Dr. Gastroenterologist stomped in about 10 minutes later and I calmly reminded him of what we had agreed to allow him to do.
He stomped out of the room and an hour later, a different nurse came in with the corrected paperwork, which I signed.
The drain, which was in for six weeks, was successful in removing the infection, but not only was that the last time you and I ever went to the hospital, but from that point on, you physically and neurologically went downhill rapidly.
But I remember a couple of months after the procedure something that still makes me smile.

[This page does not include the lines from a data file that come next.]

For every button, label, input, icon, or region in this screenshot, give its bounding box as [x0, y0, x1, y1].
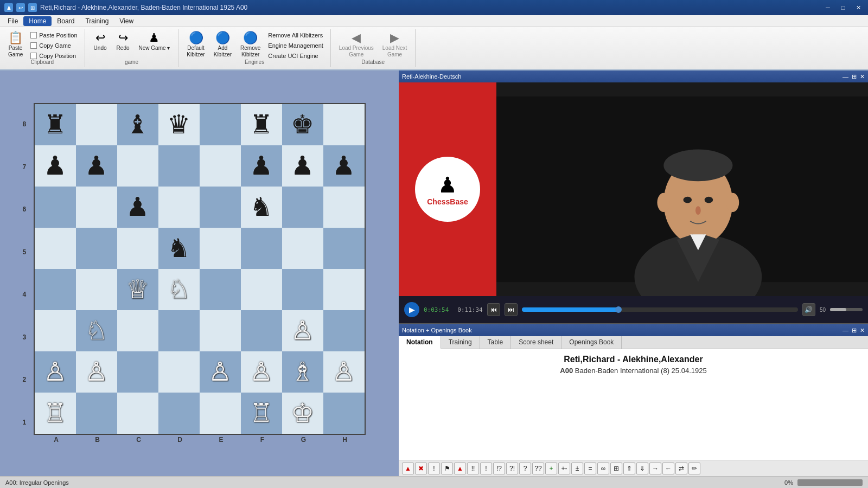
cell-f1[interactable]: ♖ — [241, 393, 282, 434]
menu-training[interactable]: Training — [80, 16, 114, 26]
cell-d4[interactable]: ♘ — [158, 269, 200, 310]
piece-f2[interactable]: ♙ — [250, 359, 273, 385]
video-expand-icon[interactable]: ⊞ — [852, 73, 857, 80]
cell-g5[interactable] — [282, 228, 323, 269]
cell-b1[interactable] — [76, 393, 117, 434]
cell-g1[interactable]: ♔ — [282, 393, 323, 434]
piece-b3[interactable]: ♘ — [85, 318, 108, 344]
piece-a1[interactable]: ♖ — [43, 400, 67, 426]
cell-h3[interactable] — [323, 310, 365, 351]
cell-g6[interactable] — [282, 187, 323, 228]
piece-g1[interactable]: ♔ — [291, 400, 314, 426]
cell-c2[interactable] — [117, 351, 158, 393]
cell-d1[interactable] — [158, 393, 200, 434]
cell-e8[interactable] — [200, 104, 241, 145]
cell-d2[interactable] — [158, 351, 200, 393]
video-minimize-icon[interactable]: — — [843, 73, 848, 80]
down-button[interactable]: ⇓ — [636, 463, 648, 474]
double-good-button[interactable]: !! — [467, 463, 479, 474]
cell-f6[interactable]: ♞ — [241, 187, 282, 228]
cell-e5[interactable] — [200, 228, 241, 269]
cell-c6[interactable]: ♟ — [117, 187, 158, 228]
cell-d8[interactable]: ♛ — [158, 104, 200, 145]
cell-e6[interactable] — [200, 187, 241, 228]
create-engine-button[interactable]: Create UCI Engine — [265, 51, 326, 61]
piece-g8[interactable]: ♚ — [291, 112, 314, 138]
cell-c3[interactable] — [117, 310, 158, 351]
piece-d4[interactable]: ♘ — [167, 277, 190, 303]
cell-b8[interactable] — [76, 104, 117, 145]
engine-management-button[interactable]: Engine Management — [265, 41, 326, 50]
right-arrow-button[interactable]: → — [649, 463, 661, 474]
cell-h1[interactable] — [323, 393, 365, 434]
load-next-button[interactable]: ▶ Load NextGame — [379, 30, 411, 60]
piece-a2[interactable]: ♙ — [43, 359, 67, 385]
tab-notation[interactable]: Notation — [399, 336, 441, 349]
swap-button[interactable]: ⇄ — [675, 463, 687, 474]
menu-board[interactable]: Board — [52, 16, 80, 26]
cell-b6[interactable] — [76, 187, 117, 228]
undo-button[interactable]: ↩ Undo — [90, 30, 111, 53]
piece-g7[interactable]: ♟ — [291, 153, 314, 179]
edit-button[interactable]: ✏ — [688, 463, 700, 474]
cell-e7[interactable] — [200, 145, 241, 187]
piece-c8[interactable]: ♝ — [126, 112, 149, 138]
cell-b5[interactable] — [76, 228, 117, 269]
cell-h4[interactable] — [323, 269, 365, 310]
blunder2-button[interactable]: ?? — [532, 463, 544, 474]
good-button[interactable]: ! — [428, 463, 440, 474]
rewind-button[interactable]: ⏮ — [487, 303, 500, 316]
cell-b4[interactable] — [76, 269, 117, 310]
minimize-button[interactable]: ─ — [822, 4, 833, 11]
new-game-button[interactable]: ♟ New Game ▾ — [135, 30, 174, 53]
piece-d8[interactable]: ♛ — [167, 112, 190, 138]
dubious-button[interactable]: ?! — [506, 463, 518, 474]
copy-game-button[interactable]: Copy Game — [28, 41, 80, 50]
volume-button[interactable]: 🔊 — [802, 303, 815, 316]
bad-button[interactable]: ▲ — [454, 463, 466, 474]
mistake-button[interactable]: ? — [519, 463, 531, 474]
cell-f8[interactable]: ♜ — [241, 104, 282, 145]
volume-bar[interactable] — [830, 308, 863, 311]
cell-a4[interactable] — [35, 269, 76, 310]
remove-kibitzer-button[interactable]: 🔵 RemoveKibitzer — [237, 30, 264, 60]
unclear-button[interactable]: ∞ — [597, 463, 609, 474]
piece-h2[interactable]: ♙ — [332, 359, 355, 385]
menu-home[interactable]: Home — [23, 16, 52, 26]
cell-a1[interactable]: ♖ — [35, 393, 76, 434]
cell-h2[interactable]: ♙ — [323, 351, 365, 393]
piece-c6[interactable]: ♟ — [126, 194, 149, 220]
piece-f1[interactable]: ♖ — [250, 400, 273, 426]
cell-a5[interactable] — [35, 228, 76, 269]
cell-b2[interactable]: ♙ — [76, 351, 117, 393]
cell-d6[interactable] — [158, 187, 200, 228]
redo-button[interactable]: ↪ Redo — [112, 30, 134, 53]
paste-game-button[interactable]: 📋 PasteGame — [4, 30, 27, 60]
piece-f7[interactable]: ♟ — [250, 153, 273, 179]
cell-f3[interactable] — [241, 310, 282, 351]
piece-f6[interactable]: ♞ — [250, 194, 273, 220]
flag-button[interactable]: ⚑ — [441, 463, 453, 474]
interesting-button[interactable]: !? — [493, 463, 505, 474]
left-arrow-button[interactable]: ← — [662, 463, 674, 474]
cell-g4[interactable] — [282, 269, 323, 310]
plus-button[interactable]: + — [545, 463, 557, 474]
cell-d7[interactable] — [158, 145, 200, 187]
cell-e1[interactable] — [200, 393, 241, 434]
piece-b7[interactable]: ♟ — [85, 153, 108, 179]
cell-a7[interactable]: ♟ — [35, 145, 76, 187]
cell-h5[interactable] — [323, 228, 365, 269]
cell-c8[interactable]: ♝ — [117, 104, 158, 145]
menu-file[interactable]: File — [2, 16, 23, 26]
cell-b7[interactable]: ♟ — [76, 145, 117, 187]
video-close-icon[interactable]: ✕ — [860, 73, 865, 80]
default-kibitzer-button[interactable]: 🔵 DefaultKibitzer — [183, 30, 208, 60]
menu-view[interactable]: View — [114, 16, 139, 26]
add-kibitzer-button[interactable]: 🔵 AddKibitzer — [210, 30, 235, 60]
winning-button[interactable]: +- — [558, 463, 570, 474]
notation-expand-icon[interactable]: ⊞ — [852, 327, 857, 334]
cell-a6[interactable] — [35, 187, 76, 228]
good-move2-button[interactable]: ! — [480, 463, 492, 474]
cell-g3[interactable]: ♙ — [282, 310, 323, 351]
play-button[interactable]: ▶ — [404, 302, 419, 317]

I was very careful with your diet because of the gallbladder and made sure to stay to stay away from all the foods and types of food that could trigger more issues.
But late one afternoon in May, I asked what you wanted for dinner, and you said, “that place with the good burgers.” It took me a bit of detective work, but I finally realized you were talking about Five Guys.
I weighed everything in the balance and decided if you wanted Five Guys burgers and fries, we’d have Five Guys burgers and fries (I did the same thing with ice cream and made sure you had a bowl of butter pecan or black walnut ice cream – your two favorites – every night after dinner right up until the last night you were conscious).
Those – and, of course, the ones before dementias changed everything for both of us – kinds of memories of our lives together sustain me.
It doesn’t mean, though, that I don’t miss you (and Daddy) terribly and can’t wait until I see you both again.
I love you, Mama! Rest well. You’re gonna need it. 🙂
What a beautiful person you are. Both you and your mom were lucky to have each other. I had the same sort of relationship with my mom. I lost my mom last August and I still want to pick up the phone or go visit her to talk about my day. God is good and I know my mom and dad are enjoying their eternity with Him.
Thank you, Amy. A piece of our hearts get taken with our parents when they die, and I feel extremely fortunate that you and I had the kind of relationship with our moms – and our dads – that we still wish we could pick up the phone or drop by and share our – and theirs – days with them. Hugs to you, my friend.